Investigator Yashim, the hero of Jason Goodwin's first novel, "The Janissary Tree" may be a Turkish eunuch but it is not at all likely that anyone reading this book will think of him as a "dry tree". In fact, if Yashim's steamy encounter with the beautiful but lonely wife of the Russian ambassador to Turkey halfway through the book is any indication, this is one heck of a unique eunuch.
I would love to have been present when Goodwin pitched the idea of a novel (and the first in a proposed series) about a crime-solving eunuch in Istanbul to his agent or publisher. Fortunately, someone had the good sense to green light this project as Goodwin has crafted a highly-entertaining book.

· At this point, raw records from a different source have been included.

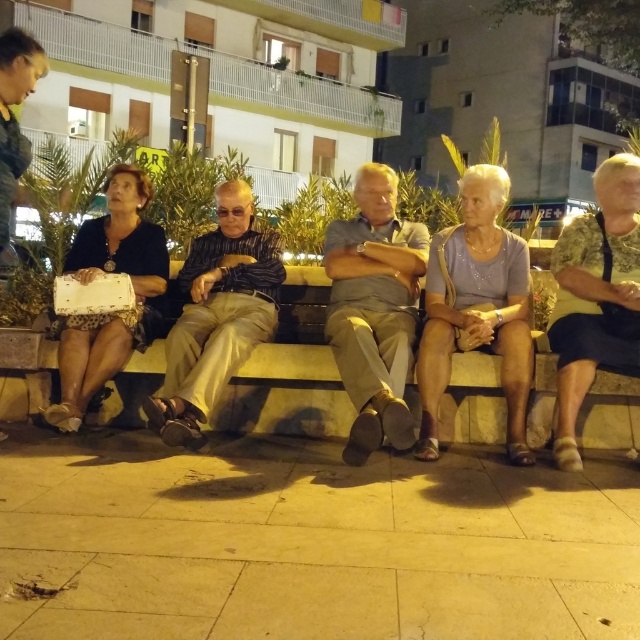 Question: Which of the following is the farthest from the observer?

Choices:
 (A) gray cotton shirt at center
 (B) striped fabric shirt at center

Answer: (B)

Question: Observing the image, what is the correct spatial positioning of matte gray blouse at center in reference to striped fabric shirt at center?

Choices:
 (A) below
 (B) above

Answer: (B)

Question: Is striped fabric shirt at center behind camouflage-patterned shirt at right?

Choices:
 (A) no
 (B) yes

Answer: (A)

Question: Does matte gray blouse at center appear on the left side of camouflage-patterned shirt at right?

Choices:
 (A) no
 (B) yes

Answer: (B)

Question: Which object is positioned farthest from the camouflage-patterned shirt at right?

Choices:
 (A) stone bench at center
 (B) striped fabric shirt at center
 (C) gray cotton shirt at center

Answer: (B)

Question: Which point is closer to the camera taking this photo?

Choices:
 (A) (195, 435)
 (B) (588, 385)
 (C) (97, 365)
 (D) (218, 429)

Answer: (A) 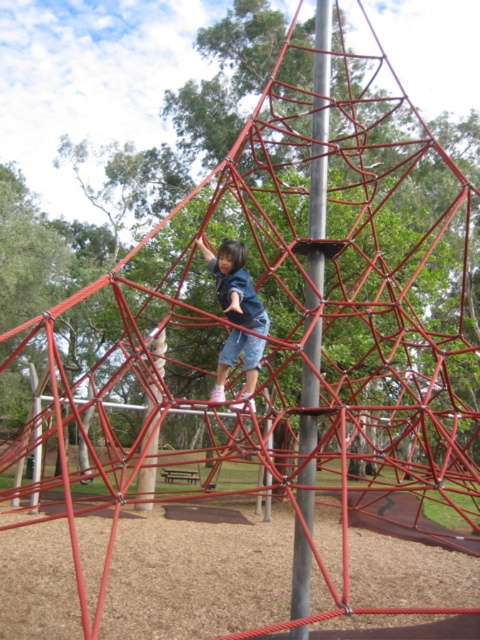 Question: Is metallic pole at center positioned behind matte blue shorts at center?

Choices:
 (A) no
 (B) yes

Answer: (A)

Question: Is metallic pole at center further to camera compared to matte blue shorts at center?

Choices:
 (A) no
 (B) yes

Answer: (A)

Question: Is metallic pole at center to the left of matte blue shorts at center from the viewer's perspective?

Choices:
 (A) yes
 (B) no

Answer: (B)

Question: Which of the following is the farthest from the observer?

Choices:
 (A) metallic pole at center
 (B) matte blue shorts at center

Answer: (B) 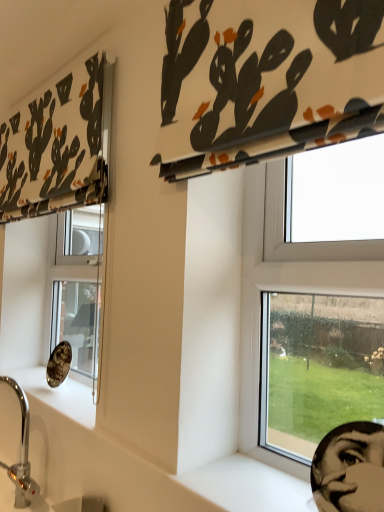 Question: In the image, is white smooth window sill at lower right positioned in front of or behind black matte human face at lower right?

Choices:
 (A) front
 (B) behind

Answer: (B)

Question: From their relative heights in the image, would you say white smooth window sill at lower right is taller or shorter than black matte human face at lower right?

Choices:
 (A) tall
 (B) short

Answer: (B)

Question: Which is farther from the white smooth window sill at lower right?

Choices:
 (A) chrome metallic sink at lower left
 (B) matte black fabric at upper center, arranged as the first curtain when viewed from the right
 (C) black matte human face at lower right
 (D) transparent glass window at center right
 (E) white fabric with black and orange cactus print at upper left, the 1th curtain in the left-to-right sequence

Answer: (E)

Question: Estimate the real-world distances between objects in this image. Which object is farther from the white smooth window sill at lower right?

Choices:
 (A) chrome metallic sink at lower left
 (B) black matte human face at lower right
 (C) transparent glass window at center right
 (D) matte black fabric at upper center, the 2th curtain positioned from the left
 (E) white fabric with black and orange cactus print at upper left, marked as the second curtain in a right-to-left arrangement

Answer: (E) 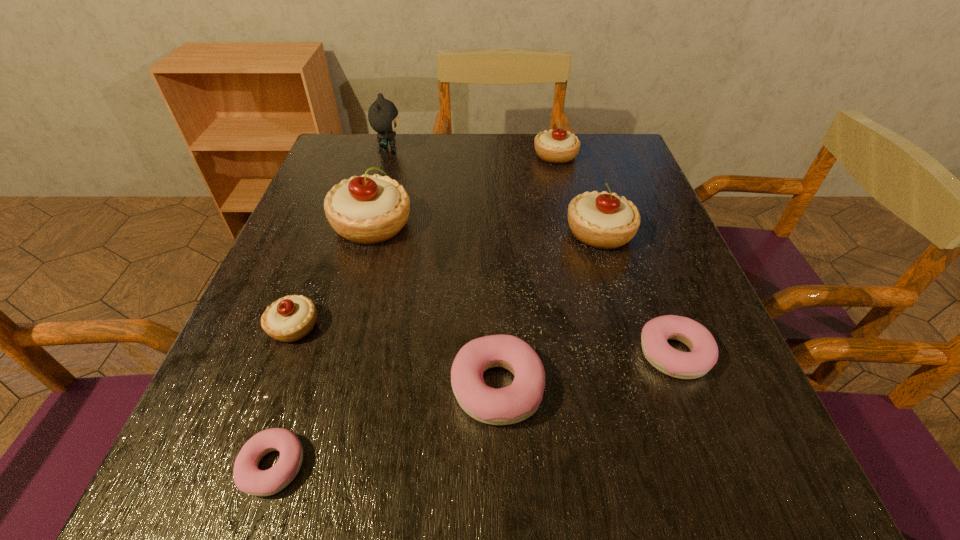 Locate an element on the screen. The height and width of the screenshot is (540, 960). blank region between the second tallest pastry and the fourth shortest pastry is located at coordinates (446, 280).

You are a GUI agent. You are given a task and a screenshot of the screen. Output one action in this format:
    pyautogui.click(x=<x>, y=<y>)
    Task: Click on the vacant space that is in between the third shortest pastry and the tallest pastry
    
    Given the screenshot: What is the action you would take?
    pyautogui.click(x=435, y=306)

Find the location of a particular element. The image size is (960, 540). free space that is in between the second tallest pastry and the biggest pink pastry is located at coordinates [x=548, y=309].

You are a GUI agent. You are given a task and a screenshot of the screen. Output one action in this format:
    pyautogui.click(x=<x>, y=<y>)
    Task: Click on the free space between the fourth pastry from right to left and the gray kitten
    This screenshot has height=540, width=960.
    Given the screenshot: What is the action you would take?
    pyautogui.click(x=444, y=268)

The Janissary Tree is set in Istanbul in 1836. Ten years earlier the Janissaries, the Sultan's version of the Roman Empire's Praetorian Guards, had been crushed by the "New Guard", the Sultan's standing army. Like the Praetorian Guards the Janissaries had evolved from a protective legion to one that terrorized the populace and the Sultan. Now, ten years later, the mysterious disappearance of four members of the New Guard and the murder of one of the Sultan's harem heralds the possible return of the Janissaries. The return of the Janissaries threatens to destroy the Sultanate and the relative calm of Istanbul. Enter Investigator Yashim. He is given ten days to get to the bottom of the mystery.
Yashim is soon engulfed in murder and intrigue. Bodies begin to appear in bizarre places as Yashim and his friends (including a somewhat decadent Polish Ambassador who has no country to represent and a transsexual dancer) try to get to the bottom of this alleged revolt.
Goodwin is very good at keeping the plot boiling (in more ways than one). Goodwin, who studied Byzantine history at Cambridge and who has written books on the history of the Ottoman Empire, has ample knowledge of the time and the place and has put this knowledge to good use. Although I haven't been to Istanbul in almost thirty years, Goodwin seems to convey a real sense of how the city must have looked, felt, and even smelled more than 180 years or so ago.
The Janissary Tree reminded me of Boris Akunin's Erast Fandorin novels (late 19th-century Russia) and Arturo Perez-Reverte's Captain Alatriste stories (17th-century Spain). They all take the standard detective or mystery story and transport the reader to a different time and place. As with both Akunin and Perez-Reverte's novels, Jason Goodwin's "The Janissary Tree" is an entertaining and diverting read.